There are many things your family can do on its own to reduce eyestrain for everyone while working at the computer, but most important to remember are the "3 Bs": Blink, Breathe and Break.

  • Blink. Blinking is an automatic function. We blink more often when we are excited or stimulated and less frequently during quiet, low energy activities, including reading, working at the computer, and concentrating. These kinds of activities have a tendency to lead to staring. Because it may be easy to slide into a lull of staring during these types of activities, it might take some concentration initially to keep up a normal blink rate while working at a computer or handling a smart phone. But blinking helps keep your eyes moisturized and focused, and is great way to give your stare (not to mention your eyes) a mini break every so often.

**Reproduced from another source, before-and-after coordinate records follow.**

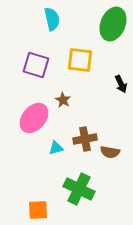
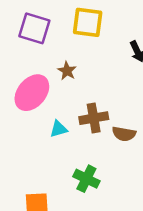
green cross: (79, 189) -> (86, 179), size x0.7

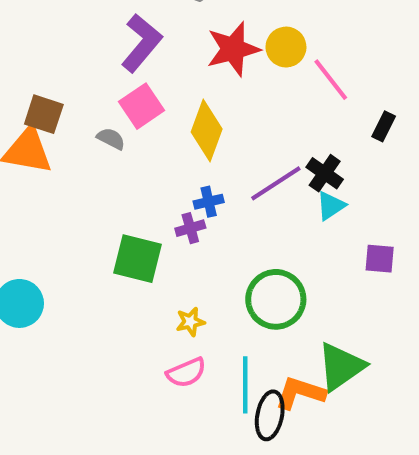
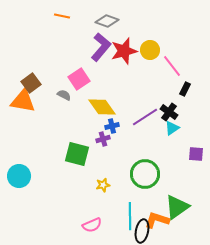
purple L-shape: (141, 43) -> (101, 47), moved
brown square: (44, 114) -> (31, 83), turned 36
black rectangle: (384, 126) -> (185, 89), moved
yellow diamond: (207, 130) -> (102, 107), moved, turned -56
pink semicircle: (186, 373) -> (92, 225), moved

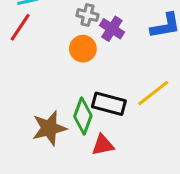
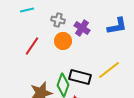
gray cross: (87, 15) -> (58, 20), moved
red line: (20, 27) -> (32, 46), moved

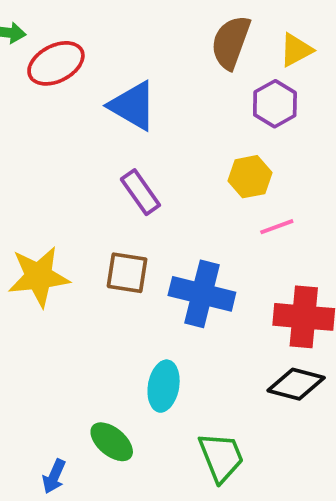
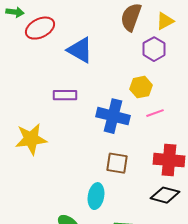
purple rectangle: (140, 192) -> (65, 95), moved, turned -55
brown square: (127, 273) -> (117, 163), moved
blue cross: (202, 294) -> (113, 116), moved

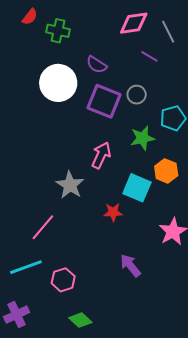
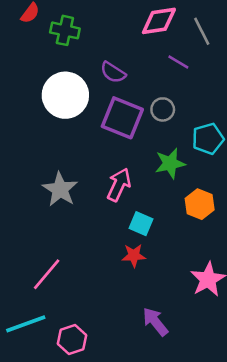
gray star: (70, 185) -> (60, 189), moved
cyan square: (137, 188) -> (141, 224), moved, size x0.7

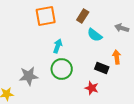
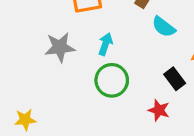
black rectangle: (102, 68) -> (175, 79), turned 32
gray star: (29, 76) -> (60, 47), moved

  • Breathe. Our breath is our life. When we encounter a stressful situation in most circumstances, we tend to hold our breath. Any child who's taken an exam or given an big presentation in front of the class, can probably tell you the same thing. In addition, sometimes when we are extremely relaxed or deep in thought or concentration, we tend to breathe less. It may seem obvious, but breathing helps keep us alert, focused and relaxed, and keeps oxygen flowing to all of the parts of our body. When working (or playing) in front of a screen, even and steady breathing can relax the eye muscles and help prevent your vision from blurring. Remind you kids when they're in front of a TV screen, a computer screen or any screen for that matter, to breathe! It may seem simple, but it can go a long way.
  • Breaks. With the amount of intense concentration we use doing computer work it's not surprising that we need more breaks. Our eyes were just not designed to be used at that close a distance for long periods of time. As a result, adult and kid eyes alike need all the help they can get. Remember the “20/20/20” rule: Every 20 minutes, take 20 seconds and look 20 feet away. Even if you can't remember the "20/20/20" rule, simply remembering to get up and stretch or look away for a moment to blink and breathe every so often, can work wonders for your eyes. Not to mention your productivity!

There is no one solution to all of the types of problems we encounter with computer and general screen use. Still, although screen time is on the rise, by encouraging healthy habits in kids, the next generation may well be on its way to better eye health. Start seeing your way to a brighter eye future!